Tokio Marine & Nichido Fire Insurance´s asset management subsidiary, in a first-mover effort, has announced the establishment of a Japanese solar fund and has actively been engaging pension fund investors to join their fund to capture the high and stable cash-flows underpinned by the tariff on electricity production. Although the jury is still out on whether this fund will be successful, it appears natural to think that pension funds can help fund Japan’s shift from nuclear to renewable energy because of the long term nature of their liabilities but also their need to generate substantial income from their investments as their members are aging and benefit payments start to exceed contributions.

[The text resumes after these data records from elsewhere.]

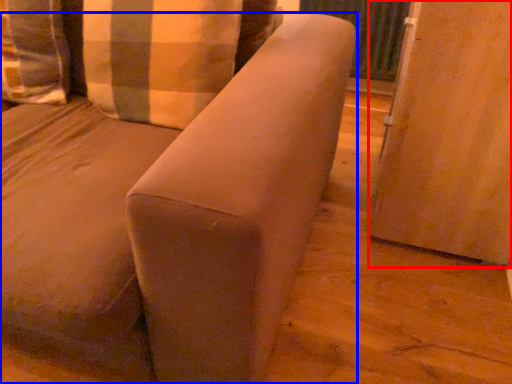 Question: Which object is further to the camera taking this photo, screen door (highlighted by a red box) or furniture (highlighted by a blue box)?

Choices:
 (A) screen door
 (B) furniture

Answer: (A) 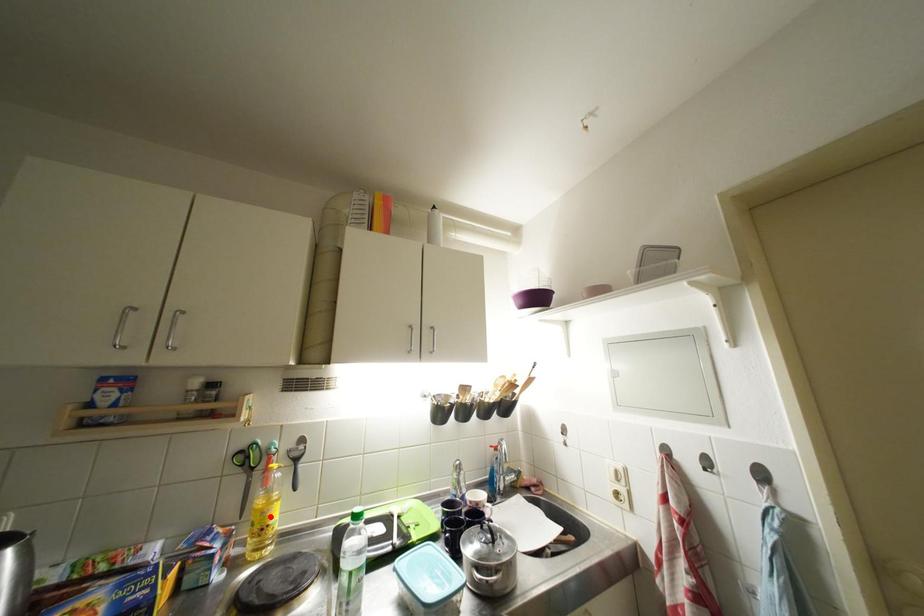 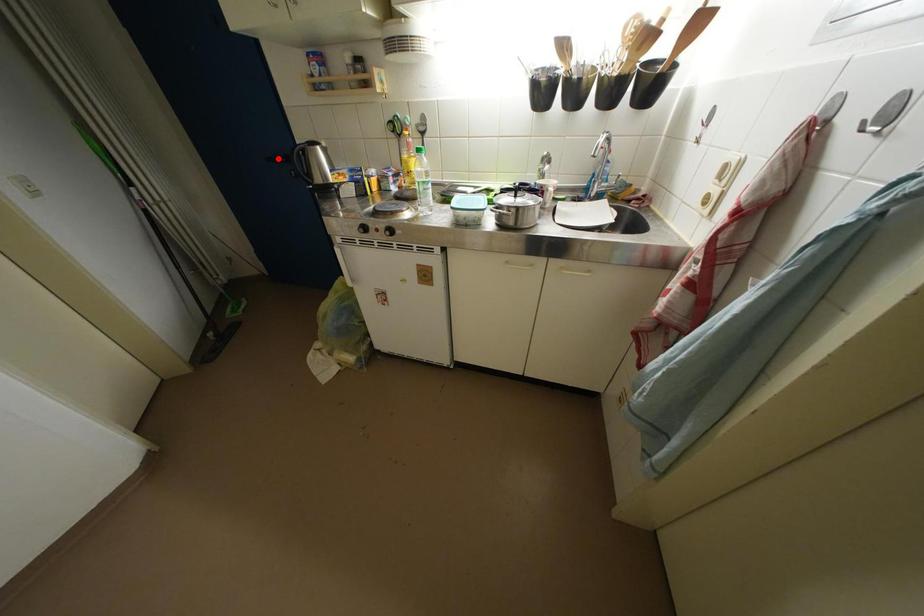 I am providing you with two images of the same scene from different viewpoints. A red point is marked on the first image and another point is marked on the second image. Is the marked point in image1 the same physical position as the marked point in image2?

No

For the time being however the largest fund flows into Japanese renewable energy production have come from the old guard power companies and a new breed of entrepreneurs represented for example by Masahiro Son, the billionaire founder of Softbank. After making his fortune in IT (Softbank owns Yahoo! Japan) and telecom (Softbank famously acquired Vodafone´s Japanese wireless business in 2006), Son has now become the most outspoken and vocal supporter of break away from nuclear towards a renewable energy future for Japan. His investment vehicle SB Energy Corp is building mega solar plants across the country in an effort to break the grip of the utilities companies on the power generation and distribution business. Panel makers such as Sharp and Kyocera are also expected to join the bandwagon and move ‘downstream’ into the development and construction of solar projects as upstream production of solar panels is facing increased competition from Chinese manufacturers.
It will probably be a long time before a privately financed domestic infrastructure industry has developed to the degree that a mammoth investor such as PFA is comfortable in allocating its infrastructure investment budget to domestic rather than foreign assets, but at least recent developments bode well.
Oscar Volder, CFA, is Head of Institutional Sales at BNP Paribas Investment Partners Japan in Tokyo.